I am trying to implement a real-time recommendation system using the Google Cloud Services. I've already build the engine using Kafka, Apache Storm and Cassandra but I want to create the same engine in Scala using Cloud Pub/Sub, Cloud Dataflow and Cloud Bigtable.
So far in Cassandra, since I read and write multiple times during my Apache Storm bolt operation, I've implement the following connector MyDatabase.scala that initiates a singleton connection with the database and use this connection inside the bolt to read and update the User table using the streamed data that comes from Kafka spout. I used the Phantom Scala API driver for Cassandra.
MyDatabase.scala
import scala.concurrent.Await
import scala.concurrent.duration._
import com.websudos.phantom.dsl._
object CustomConnector {
val hosts = Seq("localhost")
val connector = ContactPoints(hosts).keySpace(""my_keyspace")
}
class MyDatabase(val keyspace: KeySpaceDef) extends Database(keyspace) {
object users extends Users with keyspace.Connector
}
object MyDatabase extends MyDatabase(CustomConnector.connector) {
Await.result(MyDatabase.autocreate.future(), 5.seconds)
}
Users.scala
import com.websudos.phantom.CassandraTable
import com.websudos.phantom.dsl._
import scala.concurrent.Future
case class User(
id: String,
items: Map[String, Int]
)
class UsersTable extends CassandraTable[Users, User] {
object id extends StringColumn(this) with PartitionKey[String]

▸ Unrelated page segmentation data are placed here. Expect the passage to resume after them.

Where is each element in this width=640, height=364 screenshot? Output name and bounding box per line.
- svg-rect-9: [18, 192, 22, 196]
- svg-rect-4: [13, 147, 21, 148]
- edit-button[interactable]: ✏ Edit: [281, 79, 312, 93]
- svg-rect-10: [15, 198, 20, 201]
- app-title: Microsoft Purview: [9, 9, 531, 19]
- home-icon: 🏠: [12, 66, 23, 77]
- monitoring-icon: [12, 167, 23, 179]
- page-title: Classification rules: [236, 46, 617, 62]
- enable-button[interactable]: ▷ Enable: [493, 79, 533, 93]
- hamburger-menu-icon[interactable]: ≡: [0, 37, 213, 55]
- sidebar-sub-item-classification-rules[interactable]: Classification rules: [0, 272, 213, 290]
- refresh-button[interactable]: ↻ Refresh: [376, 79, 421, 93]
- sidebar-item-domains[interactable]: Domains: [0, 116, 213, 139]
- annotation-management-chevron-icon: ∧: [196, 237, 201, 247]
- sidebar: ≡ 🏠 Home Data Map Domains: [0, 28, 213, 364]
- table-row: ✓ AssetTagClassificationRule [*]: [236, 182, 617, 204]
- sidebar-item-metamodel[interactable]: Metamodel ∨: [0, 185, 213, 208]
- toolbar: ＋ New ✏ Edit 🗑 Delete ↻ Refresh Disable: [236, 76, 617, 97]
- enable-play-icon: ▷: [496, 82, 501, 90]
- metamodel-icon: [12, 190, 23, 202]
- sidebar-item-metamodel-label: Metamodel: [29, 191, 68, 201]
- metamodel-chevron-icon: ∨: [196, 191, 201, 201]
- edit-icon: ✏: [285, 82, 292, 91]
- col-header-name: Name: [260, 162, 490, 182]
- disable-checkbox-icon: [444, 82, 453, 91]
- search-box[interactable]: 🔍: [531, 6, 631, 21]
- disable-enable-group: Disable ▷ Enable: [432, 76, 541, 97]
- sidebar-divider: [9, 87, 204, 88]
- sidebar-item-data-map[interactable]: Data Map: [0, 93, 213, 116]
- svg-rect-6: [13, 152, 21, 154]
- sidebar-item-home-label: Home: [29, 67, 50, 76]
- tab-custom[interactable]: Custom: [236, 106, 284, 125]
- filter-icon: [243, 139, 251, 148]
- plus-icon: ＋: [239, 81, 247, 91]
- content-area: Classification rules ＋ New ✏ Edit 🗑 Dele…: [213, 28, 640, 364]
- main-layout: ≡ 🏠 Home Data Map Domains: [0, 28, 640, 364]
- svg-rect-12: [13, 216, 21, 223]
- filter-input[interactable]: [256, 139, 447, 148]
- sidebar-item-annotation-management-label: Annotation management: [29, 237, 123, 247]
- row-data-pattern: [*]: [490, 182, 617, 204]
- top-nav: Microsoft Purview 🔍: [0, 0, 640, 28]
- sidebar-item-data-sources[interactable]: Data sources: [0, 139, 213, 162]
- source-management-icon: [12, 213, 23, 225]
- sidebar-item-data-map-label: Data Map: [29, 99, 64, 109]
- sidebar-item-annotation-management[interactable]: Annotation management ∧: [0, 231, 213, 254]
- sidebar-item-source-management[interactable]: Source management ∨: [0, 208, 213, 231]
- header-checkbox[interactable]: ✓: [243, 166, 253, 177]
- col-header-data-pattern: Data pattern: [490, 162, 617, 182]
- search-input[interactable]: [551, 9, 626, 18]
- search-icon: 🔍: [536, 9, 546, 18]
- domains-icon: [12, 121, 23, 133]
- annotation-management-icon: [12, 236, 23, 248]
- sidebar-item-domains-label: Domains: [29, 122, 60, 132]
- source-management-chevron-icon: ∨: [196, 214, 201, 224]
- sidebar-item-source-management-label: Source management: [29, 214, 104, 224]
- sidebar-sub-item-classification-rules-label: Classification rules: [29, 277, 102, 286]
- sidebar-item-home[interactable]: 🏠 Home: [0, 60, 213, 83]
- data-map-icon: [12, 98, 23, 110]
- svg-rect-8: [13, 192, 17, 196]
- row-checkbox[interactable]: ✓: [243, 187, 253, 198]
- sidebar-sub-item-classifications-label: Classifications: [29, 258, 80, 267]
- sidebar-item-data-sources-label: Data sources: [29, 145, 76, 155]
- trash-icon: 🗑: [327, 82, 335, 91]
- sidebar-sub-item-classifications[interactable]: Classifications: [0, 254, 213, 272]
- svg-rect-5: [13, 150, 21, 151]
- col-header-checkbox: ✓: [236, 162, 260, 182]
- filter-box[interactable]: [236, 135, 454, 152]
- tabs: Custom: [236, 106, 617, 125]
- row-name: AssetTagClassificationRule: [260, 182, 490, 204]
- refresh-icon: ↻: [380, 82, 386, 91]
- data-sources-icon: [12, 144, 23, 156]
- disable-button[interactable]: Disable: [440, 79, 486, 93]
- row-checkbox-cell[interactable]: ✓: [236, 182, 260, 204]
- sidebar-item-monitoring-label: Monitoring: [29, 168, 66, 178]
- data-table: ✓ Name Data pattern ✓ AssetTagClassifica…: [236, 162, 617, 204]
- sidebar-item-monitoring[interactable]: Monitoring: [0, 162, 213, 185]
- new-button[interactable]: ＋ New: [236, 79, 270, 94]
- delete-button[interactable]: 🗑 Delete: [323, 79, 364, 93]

object items extends MapColumn[String, Int](this)
def fromRow(row: Row): User = {
User(
id(row),
items(row)
)
}
}
abstract class Users extends UsersTable with RootConnector {
def store(user: User): Future[ResultSet] = {
insert.value(_.id, user.id).value(_.items, user.items)
.consistencyLevel_=(ConsistencyLevel.ALL)
.future()
}
def getById(id: String): Future[Option[User]] = {
select.where(_.id eqs id).one()
}
}
The Dataflow pipeline will be like this:
- Ingest streaming data from Pub/Sub.
- Implement the logic in a single parDo where we will update multiple tables in Bigtable with some new values that generated from the ingested data from Pub/Sub.
The creation of the connection with Cassandra is pretty straigthforward when you are working with the Phantom DSL. My question is if there is any equivelant library like Phantom for Google Cloud Bigtable or what is the correct way to implement this using the Google Cloud API and Scio (since I'll be implementing the Dataflow pipeline with Scala). It seems that I can't find nowhere any relevant example to establish a connection with Bigtable and use this connection inside a Dataflow pipeline in Scala.
Thanks